1 knit and purl 4999 carolia forest blvd 843-236-6140 hard to find

2 island knits 10659 ocean highway pauleys island off of 17 843-235-0110 Love this place!!! cant say enough how helpful these folks are.. and the wonderful yarns she has.. go here everytime we are in mb ( 22 years now)never disapointed..

3 knitting up a storm 1405 old highway 17n north myrtle beach 843-249-6562 hard to find

of course there is Michaels and wallmart..

have fun dont forget to post how you found the shops...


----------



## CindysKnitN

Knit-n-Purl, 4999 Carolina Forest Blvd #13, Myrtle Beach
They have a great webpage and Facebook page. 
http://knitnpurl.biz/

Even if you don't go to the shop "like" their Facebook page - it's great https://www.facebook.com/knitnpurlmyrtlebeach

They also have a page on Ravelry http://www.ravelry.com/groups/knit-n-purl

I shop at the store when I go to MB twice a year. Highly recommend it, lots of yarn and great staff.


----------



## 52tiger

Knit and purl is a very nice shop. In fact this is the second month they are doing it. You sign up for free the send you two rows eac day of the month and you knit along doing a mystery dishcloth!!! 
My group of friends that are doing it has had a lot of laughs trying to gues what we are making..... From chickens, naked men, fish and so on.... Check it out. 
They are. Very helpful in the store.


----------



## tigerparents16

I was just at both shop and I really like Kmit and Purl. The shop has everything and the people are friendly. You can set and knit if you wish. Your GPS will get you about 1000yards of the place. It has you turning into a street that is not the shopping center.

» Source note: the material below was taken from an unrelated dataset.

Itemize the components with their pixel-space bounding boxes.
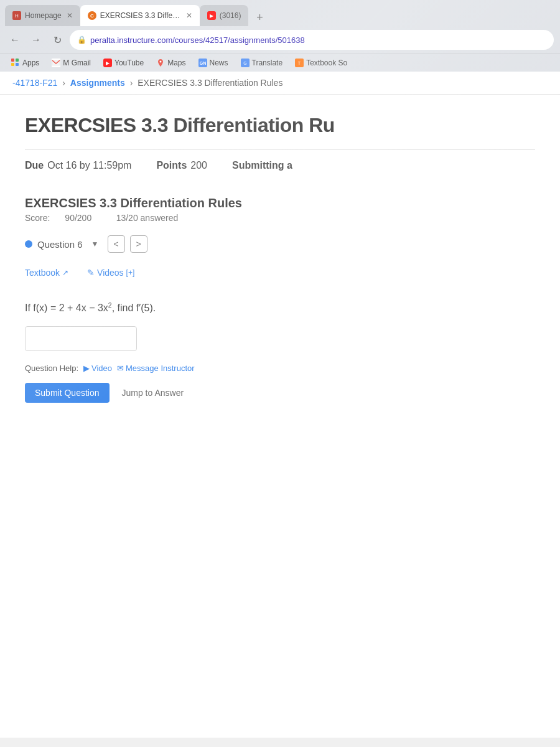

Check out there web page and get on there email list. Have fun when you go there.


----------



## RuthieB

My husband & I just returned from a visit in Texas. I had to ask my SIL if she knew of any yarn shops or thrift stores locally. I love to find knitting goodies at the thrift stores. Brought my crocheting/knitting projects along for the trip! Good Luck!!


----------



## sammybuller

i like knitting up a storm the best easier to find too
when i was at knit and purl the lady didn't seem to want to be bothered so when i go back in sept it it wll be knitting up a storm for me


----------



## MollyMatters

Knit & Purl in Carolina Forest- just across the waterway in Myrtle Beach. 
You can get directions on our web-site--knitnpurl.biz and look us up on Facebook
We are the only knitting shop in Myrtle Beach. Knitting Up A Storm Closed May 31st, 2013


----------



## MollyMatters

I apologize that your first experience with Knit-N-Purl was not all it should have been. Please give us another chance to win you over. We have 5 staff members now including 2 guys. Sincerely, Molly


----------



## nickerina

sammybuller said:


> i like knitting up a storm the best easier to find too
> when i was at knit and purl the lady didn't seem to want to be bothered so when i go back in sept it it wll be knitting up a storm for me


That must not have been one of the regular clerks as They are all so helpful and friendly. They also furnish you with free coffee and snacks and a couch for your husband or companion to rest while you shop or just sit and knit and visit. It is hard to believe you had a bad experience and I encourage you to try again as they are the friendliest shop around. I suppose if the shop was short handed and they had a class it might have seemed that way but believe me that is not the norm.


----------



## GoodyTwoShoes

My gosh, it's yarn Heaven! I can't wait to visit there!


----------



## LaluBoatie

You may also want to check out A.C. Moore. It is along the lines of a Michael's but more reasonable in my opinion. They also have a bargain bin that has mill ends, occasionally they have terrific finds in there. Good luck.


----------



## GoodyTwoShoes

LaluBoatie said:


> You may also want to check out A.C. Moore. It is along the lines of a Michael's but more reasonable in my opinion. They also have a bargain bin that has mill ends, occasionally they have terrific finds in there. Good luck.


Thanks for the suggestion. There is an AC Moore near me. Don't ever find anything in there. I thought it would be fun to visit a smaller mom and pop store as there aren't too many in this area (other than michaels, Joann's etc)


----------



## readingbeachbum

Make sure you have lots of money if you go to Knit and Purl.--I had a similar experienc of being ignored when I went there and I live in MB. I prefer AC Moore and order specialty yarns on line.


----------